The exhibit, juried by Cory Alperstein, an arts education consultant from Princeton, continues through June 20. Gallery hours are weekdays, 8:30 a.m. to 4:30 p.m.
“The works presented in ‘The Roads We Travel’ cross borders of time, emotion, space and medium,” says Alperstein. “They celebrate the well worn pathways of daily ritual, and the lesser traveled gateways to nature and the imagination. Through the artist’s eye we are invited to share an intimate moment of perception drawn from the road beckoning and the road taken; it is hard not to think of Robert Frost’s poem as we contemplate the artist’s product.
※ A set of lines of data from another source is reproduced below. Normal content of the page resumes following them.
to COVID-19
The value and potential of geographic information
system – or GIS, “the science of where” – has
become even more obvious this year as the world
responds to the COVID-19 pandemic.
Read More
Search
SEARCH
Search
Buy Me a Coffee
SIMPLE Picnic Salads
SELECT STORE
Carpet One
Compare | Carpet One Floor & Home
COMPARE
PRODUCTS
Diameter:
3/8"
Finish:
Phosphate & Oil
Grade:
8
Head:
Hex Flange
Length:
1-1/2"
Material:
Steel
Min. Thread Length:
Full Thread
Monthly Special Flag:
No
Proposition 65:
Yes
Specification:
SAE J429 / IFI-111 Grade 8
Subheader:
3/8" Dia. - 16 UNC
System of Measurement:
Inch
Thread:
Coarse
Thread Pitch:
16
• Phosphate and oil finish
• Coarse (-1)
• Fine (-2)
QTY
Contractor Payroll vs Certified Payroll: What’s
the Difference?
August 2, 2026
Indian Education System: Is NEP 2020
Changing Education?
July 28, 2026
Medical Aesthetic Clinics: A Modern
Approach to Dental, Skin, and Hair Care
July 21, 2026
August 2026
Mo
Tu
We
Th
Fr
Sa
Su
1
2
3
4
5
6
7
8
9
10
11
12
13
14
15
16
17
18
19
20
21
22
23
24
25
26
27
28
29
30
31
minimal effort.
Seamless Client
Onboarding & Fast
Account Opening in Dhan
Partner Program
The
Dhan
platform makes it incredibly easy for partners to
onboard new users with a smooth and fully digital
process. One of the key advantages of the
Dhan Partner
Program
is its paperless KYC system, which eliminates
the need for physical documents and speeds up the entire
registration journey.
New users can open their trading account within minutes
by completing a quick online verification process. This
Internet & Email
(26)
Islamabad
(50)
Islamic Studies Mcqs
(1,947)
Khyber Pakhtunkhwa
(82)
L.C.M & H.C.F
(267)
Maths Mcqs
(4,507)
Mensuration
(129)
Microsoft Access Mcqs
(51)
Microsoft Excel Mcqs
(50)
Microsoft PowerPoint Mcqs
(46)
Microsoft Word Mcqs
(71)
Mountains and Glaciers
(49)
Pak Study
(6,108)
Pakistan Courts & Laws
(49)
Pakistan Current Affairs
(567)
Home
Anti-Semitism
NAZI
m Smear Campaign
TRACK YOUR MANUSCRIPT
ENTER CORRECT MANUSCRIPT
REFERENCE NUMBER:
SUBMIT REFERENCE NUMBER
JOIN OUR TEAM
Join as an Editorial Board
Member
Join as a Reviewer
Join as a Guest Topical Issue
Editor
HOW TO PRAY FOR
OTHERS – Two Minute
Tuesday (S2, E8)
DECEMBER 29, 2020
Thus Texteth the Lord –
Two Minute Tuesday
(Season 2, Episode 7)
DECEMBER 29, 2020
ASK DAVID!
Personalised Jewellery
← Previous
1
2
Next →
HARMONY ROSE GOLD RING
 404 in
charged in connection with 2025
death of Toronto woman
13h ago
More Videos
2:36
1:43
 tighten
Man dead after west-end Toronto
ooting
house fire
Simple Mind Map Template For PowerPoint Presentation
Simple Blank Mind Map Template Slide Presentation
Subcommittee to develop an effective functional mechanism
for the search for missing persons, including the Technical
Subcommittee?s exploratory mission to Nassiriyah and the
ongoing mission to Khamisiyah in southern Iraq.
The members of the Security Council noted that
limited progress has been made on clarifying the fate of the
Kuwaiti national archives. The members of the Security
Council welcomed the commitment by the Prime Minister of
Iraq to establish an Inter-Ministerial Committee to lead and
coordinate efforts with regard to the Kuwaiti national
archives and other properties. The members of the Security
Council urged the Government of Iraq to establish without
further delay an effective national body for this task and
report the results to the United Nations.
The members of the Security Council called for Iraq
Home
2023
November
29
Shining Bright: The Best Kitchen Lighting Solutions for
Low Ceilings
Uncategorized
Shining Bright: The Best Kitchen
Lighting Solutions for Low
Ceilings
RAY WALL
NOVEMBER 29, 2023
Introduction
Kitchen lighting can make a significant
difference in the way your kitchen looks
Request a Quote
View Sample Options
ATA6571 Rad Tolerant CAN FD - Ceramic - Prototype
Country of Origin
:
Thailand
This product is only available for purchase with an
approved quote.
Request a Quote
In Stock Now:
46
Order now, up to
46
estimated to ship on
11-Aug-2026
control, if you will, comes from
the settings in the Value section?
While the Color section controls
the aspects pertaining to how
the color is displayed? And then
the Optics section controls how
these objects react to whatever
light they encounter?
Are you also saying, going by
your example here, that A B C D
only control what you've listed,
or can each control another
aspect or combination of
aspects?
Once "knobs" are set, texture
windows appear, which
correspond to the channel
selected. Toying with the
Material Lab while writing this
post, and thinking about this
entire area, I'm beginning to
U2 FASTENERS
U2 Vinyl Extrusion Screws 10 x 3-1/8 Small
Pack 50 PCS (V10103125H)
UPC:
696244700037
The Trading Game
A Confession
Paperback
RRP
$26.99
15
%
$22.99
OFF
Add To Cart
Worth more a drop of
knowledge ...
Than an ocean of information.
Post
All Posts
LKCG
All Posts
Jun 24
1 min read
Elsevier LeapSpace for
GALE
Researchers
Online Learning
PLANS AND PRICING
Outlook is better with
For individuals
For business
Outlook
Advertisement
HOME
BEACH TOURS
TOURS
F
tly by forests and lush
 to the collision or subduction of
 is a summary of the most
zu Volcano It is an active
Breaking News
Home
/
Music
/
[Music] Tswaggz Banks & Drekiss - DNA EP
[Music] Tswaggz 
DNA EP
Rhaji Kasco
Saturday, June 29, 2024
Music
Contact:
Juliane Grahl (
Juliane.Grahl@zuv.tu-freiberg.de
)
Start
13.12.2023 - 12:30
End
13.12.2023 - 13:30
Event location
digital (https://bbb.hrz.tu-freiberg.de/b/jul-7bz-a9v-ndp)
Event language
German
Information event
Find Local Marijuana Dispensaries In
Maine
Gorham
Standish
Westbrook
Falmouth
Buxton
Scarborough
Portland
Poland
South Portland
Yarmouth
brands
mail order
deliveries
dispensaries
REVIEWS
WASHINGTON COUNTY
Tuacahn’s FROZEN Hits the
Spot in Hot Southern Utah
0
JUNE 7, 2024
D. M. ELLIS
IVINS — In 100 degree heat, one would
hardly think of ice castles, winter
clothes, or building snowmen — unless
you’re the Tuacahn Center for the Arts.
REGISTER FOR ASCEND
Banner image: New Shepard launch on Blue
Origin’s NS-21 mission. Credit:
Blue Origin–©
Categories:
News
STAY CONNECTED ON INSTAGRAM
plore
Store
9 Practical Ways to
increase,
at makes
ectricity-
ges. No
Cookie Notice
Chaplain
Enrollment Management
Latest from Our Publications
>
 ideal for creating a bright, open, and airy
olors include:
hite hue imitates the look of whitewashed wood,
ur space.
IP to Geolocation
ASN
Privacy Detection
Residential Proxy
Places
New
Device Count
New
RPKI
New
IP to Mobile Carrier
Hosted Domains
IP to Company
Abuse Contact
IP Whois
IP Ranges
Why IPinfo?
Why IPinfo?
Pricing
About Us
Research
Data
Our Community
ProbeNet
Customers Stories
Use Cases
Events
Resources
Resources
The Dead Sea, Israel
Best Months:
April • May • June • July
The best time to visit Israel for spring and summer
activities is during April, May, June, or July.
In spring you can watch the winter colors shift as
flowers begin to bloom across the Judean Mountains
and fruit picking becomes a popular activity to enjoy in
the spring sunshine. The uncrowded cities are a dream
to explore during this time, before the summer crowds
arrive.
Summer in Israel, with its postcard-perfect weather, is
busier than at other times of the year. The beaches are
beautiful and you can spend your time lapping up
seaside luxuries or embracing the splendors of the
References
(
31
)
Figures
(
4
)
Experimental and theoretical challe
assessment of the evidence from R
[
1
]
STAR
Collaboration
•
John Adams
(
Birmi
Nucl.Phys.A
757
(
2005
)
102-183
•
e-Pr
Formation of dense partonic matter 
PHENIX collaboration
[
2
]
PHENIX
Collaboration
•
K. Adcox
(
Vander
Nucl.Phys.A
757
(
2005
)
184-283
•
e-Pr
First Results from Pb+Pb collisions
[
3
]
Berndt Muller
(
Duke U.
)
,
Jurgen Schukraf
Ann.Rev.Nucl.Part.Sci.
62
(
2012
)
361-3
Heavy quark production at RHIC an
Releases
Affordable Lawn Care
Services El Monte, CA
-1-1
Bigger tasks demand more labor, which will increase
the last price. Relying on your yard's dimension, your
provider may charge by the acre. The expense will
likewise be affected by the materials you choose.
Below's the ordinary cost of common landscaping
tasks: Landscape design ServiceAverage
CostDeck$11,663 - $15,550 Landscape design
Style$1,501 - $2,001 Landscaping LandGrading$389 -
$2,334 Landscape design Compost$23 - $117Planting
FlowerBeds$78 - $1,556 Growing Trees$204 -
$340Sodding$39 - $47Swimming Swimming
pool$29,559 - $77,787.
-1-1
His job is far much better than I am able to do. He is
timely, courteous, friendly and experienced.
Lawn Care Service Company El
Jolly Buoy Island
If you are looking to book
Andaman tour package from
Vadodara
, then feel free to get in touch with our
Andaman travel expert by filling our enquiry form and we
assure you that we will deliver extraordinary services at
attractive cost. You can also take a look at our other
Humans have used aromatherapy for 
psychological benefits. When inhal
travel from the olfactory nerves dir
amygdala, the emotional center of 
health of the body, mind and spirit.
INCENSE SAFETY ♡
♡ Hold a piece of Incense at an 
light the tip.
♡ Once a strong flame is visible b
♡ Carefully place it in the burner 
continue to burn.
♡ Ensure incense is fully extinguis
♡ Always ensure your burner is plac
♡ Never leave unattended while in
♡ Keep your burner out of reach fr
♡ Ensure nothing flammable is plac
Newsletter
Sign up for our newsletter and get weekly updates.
I think in this exhibit there is little doubt that even the well worn roads are indeed ‘roads less traveled’ when interpreted through the artist’s hand.”
The last five lines of Frost’s poem can be related to the exhibit through the works of the artists.
“I shall be telling this with a sigh
Somewhere ages and ages hence:
Two roads diverged in a wood, and I —
I took the one less traveled by,
And that has made all the
difference.”
“Facing the third stage of life; but the tires still have some tread left and the engine still hums,” writes Tito Cascieri in conjunction with his digital art print using an electronic paintbrush.
“Making art enables my heart and soul to explore uncharted areas and to fulfill my curiosity.” writes Ahuva Arie about the collage, “Mountains of an Ancient Land.” “By using color, shapes, paints, paper, and fabric, I can express my inner world and imagination. If my work touches another human being, I am gratified.”